--- START ---

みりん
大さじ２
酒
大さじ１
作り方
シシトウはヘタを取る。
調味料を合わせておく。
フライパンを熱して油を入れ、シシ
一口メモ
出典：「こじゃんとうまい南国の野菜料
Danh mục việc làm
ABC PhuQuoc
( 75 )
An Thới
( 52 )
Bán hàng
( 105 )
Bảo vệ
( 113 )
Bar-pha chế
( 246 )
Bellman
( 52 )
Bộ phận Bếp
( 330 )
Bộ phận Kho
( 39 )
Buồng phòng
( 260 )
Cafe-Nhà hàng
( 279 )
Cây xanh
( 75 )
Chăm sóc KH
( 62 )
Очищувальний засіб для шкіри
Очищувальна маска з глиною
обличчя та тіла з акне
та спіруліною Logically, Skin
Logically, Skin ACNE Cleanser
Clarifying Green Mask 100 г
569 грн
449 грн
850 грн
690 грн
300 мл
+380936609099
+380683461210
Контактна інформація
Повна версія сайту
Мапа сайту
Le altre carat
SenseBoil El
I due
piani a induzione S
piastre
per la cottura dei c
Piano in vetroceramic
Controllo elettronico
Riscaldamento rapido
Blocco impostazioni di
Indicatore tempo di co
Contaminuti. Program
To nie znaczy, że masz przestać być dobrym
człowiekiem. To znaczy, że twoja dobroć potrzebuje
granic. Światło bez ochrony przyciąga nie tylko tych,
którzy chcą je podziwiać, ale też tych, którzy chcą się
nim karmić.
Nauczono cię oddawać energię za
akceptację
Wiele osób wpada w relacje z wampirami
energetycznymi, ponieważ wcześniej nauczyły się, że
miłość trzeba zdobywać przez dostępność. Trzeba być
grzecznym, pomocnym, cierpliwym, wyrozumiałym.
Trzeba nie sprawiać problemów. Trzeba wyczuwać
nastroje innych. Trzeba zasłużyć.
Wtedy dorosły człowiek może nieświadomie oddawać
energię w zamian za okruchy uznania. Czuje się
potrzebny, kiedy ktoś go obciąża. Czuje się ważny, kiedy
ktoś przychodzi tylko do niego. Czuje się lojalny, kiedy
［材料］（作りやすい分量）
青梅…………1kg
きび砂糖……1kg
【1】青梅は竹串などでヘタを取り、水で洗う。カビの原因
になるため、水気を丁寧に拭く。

--- END ---

What is needed → Every line above that carries the string "ktoś" should be copied.

Solution for this problem →
potrzebny, kiedy ktoś go obciąża. Czuje się ważny, kiedy
ktoś przychodzi tylko do niego. Czuje się lojalny, kiedy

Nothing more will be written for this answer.